Mr. Resto has been shown in various news reports to be a violent criminal. During a 2010 parole hearing he was told by the chairman of the state's Board of Pardons and Paroles: “You’ve got nine disciplinaries ... you set fire to a mattress, you’re a Latin King, you’re not working when you’re on the outside, you’ve got no sponsor. I don’t know, the future don’t look too bright outside for you. You’ve got to change your lifestyle, Mr. Resto. You can’t keep robbing people, you’re robbing people on the street.”

The quote above is mentioned in a letter sent by Sen. Joe Markley to Gov. Dannel P. Malloy urging the governor to temporarily suspend the state’s new poorly drafted early release program.

Republican critics of the program are asking that it be revised to prevent violent criminals from participating in it. Very early in the passage of the bill establishing the Risk Reduction Earned Credits program. Republicans in the General Assembly voted against the bill precisely because it allowed violent criminals access to early release. They felt, reasonably enough, then and now, that incarcerated criminals serving time for rape, kidnapping, arson, first-degree manslaughter, assault of a pregnant woman, first-degree assault, second-degree strangulation, first-degree threatening, having sex with someone under the age of 13, assault of a blind or disabled person and animal cruelty, often a predictor of violent behavior,  should not participate in the program.  The bill establishing the program was passed on a party line vote at the tail end of a session usually devoted to budget matters, as noted in several Courant stories.

Republicans, then and now, objected to the hastily constructed, poorly thought out program because they feared it would inadvisably open a door of opportunity to chronic violent criminals such as Mr. Resto, who was not likely to be dissuaded from violence out of prison by the courses he might have taken while incarcerated, as suggested by his arrest for murder in Meriden and several news reports detailing his earlier crimes, all apparently unread by Courant editorialists.      

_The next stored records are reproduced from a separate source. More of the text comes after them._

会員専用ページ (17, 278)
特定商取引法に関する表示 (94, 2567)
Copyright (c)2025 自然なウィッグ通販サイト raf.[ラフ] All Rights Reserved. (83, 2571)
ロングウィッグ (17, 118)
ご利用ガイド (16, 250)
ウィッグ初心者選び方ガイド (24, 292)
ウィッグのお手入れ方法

One murder is not convincing enough for the editorial writers at the Courant: “It's too early in this year-old program,” the paper avers, “to come to such a conclusion. One failure, even one leading to a fatality, is no justification for scuttling the entire program.”

No one has suggested scuttling the entire program. There are dozens of Courant reports stating that senators Len Suzio and Joe Markley, among other Republicans, merely want a temporary suspension of the program until it can be reviewed and reformed by members of the General Assembly who, unlike Courant editorial page editors, are not content to wait upon the commission other violent crimes, perhaps in their own communities, before they conjecture that the Risk Reduction Earned Credits program, as presently constituted, exposes everyone in the state to risks not contemplated by the architects of the bill, Governor Dannel Malloy or his  undersecretary for criminal justice policy at the Office of Policy and Management Michael Lawlor, both of whom have shamelessly suggested reform minded legislators are simply posturing over pools of blood left by Mr. Resto in Meriden for campaign reasons.